US objects to French court decision to release Lebanese man
The United States objects to French court’s decision to free Lebanese national George Ibrahim Abdallah, convicted of alleged killing of American and Israeli diplomats.
A French appeal court on Thursday gave Abdallah conditional release provided that he would be deported to Lebanon.
The move, however, irked the US administration, with State Department spokeswoman Victoria Nuland saying, “We don’t think he should be released and we are continuing our consultations with the French government about it.”

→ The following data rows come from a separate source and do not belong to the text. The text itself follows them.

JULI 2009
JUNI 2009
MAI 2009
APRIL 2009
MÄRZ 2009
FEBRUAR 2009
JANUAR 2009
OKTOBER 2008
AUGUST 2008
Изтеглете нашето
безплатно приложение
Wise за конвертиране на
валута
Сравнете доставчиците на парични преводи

Abdallah has been in French custody since 1984 over his alleged role in the 1982 killing of US military attaché Charles Ray and Israeli diplomat Yacov Barsimantov in Paris, and also, what has been described as, attempted murder of US Consul General Robert Homme in Strasbourg in 1984.

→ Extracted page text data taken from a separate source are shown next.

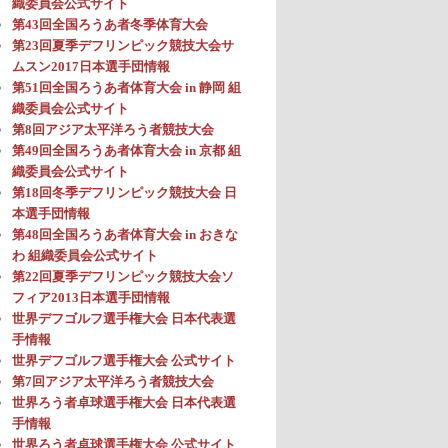
織委員会公式サイト
第43回全国ろうあ者冬季体育大会
第23回夏季デフリンピック競技大会サ
ムスン2017日本選手団情報
第51回全国ろうあ者体育大会 in 静岡 組
織委員会公式サイト
第8回アジア太平洋ろう者競技大会
第49回全国ろうあ者体育大会 in 京都 組
織委員会公式サイト
第18回冬季デフリンピック競技大会 日
本選手団情報
第48回全国ろうあ者体育大会 in おきな
わ 組織委員会公式サイト
第22回夏季デフリンピック競技大会ソ
フィア2013日本選手団情報
世界デフゴルフ選手権大会 日本代表選
手情報
世界デフゴルフ選手権大会 公式サイト
第7回アジア太平洋ろう者競技大会
世界ろう者卓球選手権大会 日本代表選
手情報
世界ろう者卓球選手権大会 公式サイト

The French court sentenced the Abdallah, the former head of the Lebanese Armed Revolutionary Brigade, to life in prison in 1984.

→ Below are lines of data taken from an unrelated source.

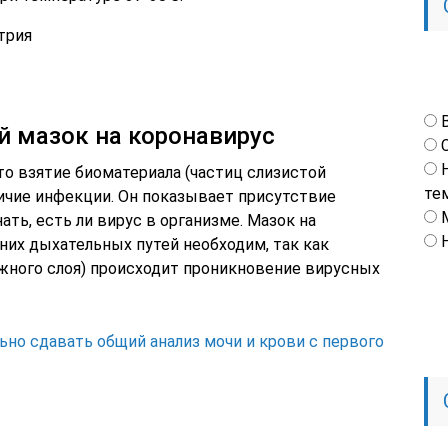
трия
й мазок на коронавирус
то взятие биоматериала (частиц слизистой
те
аличие инфекции. Он показывает присутствие
ать, есть ли вирус в организме. Мазок на
их дыхательных путей необходим, так как
ужного слоя) происходит проникновение вирусных
ьно сдавать общий анализ мочи и крови с первого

A lower court decided to release him on parole in November. The decision led to harsh criticism from the US ambassador to France, who said that Abdallah should stay in prison until the end of his life. The prosecutors appealed the court decision.
The appeal court, however, refused prosecutors’ call that alleged Abdallah was still a threat.
Abdallah won conditional release in 2003. However, the decision was delayed on appeal.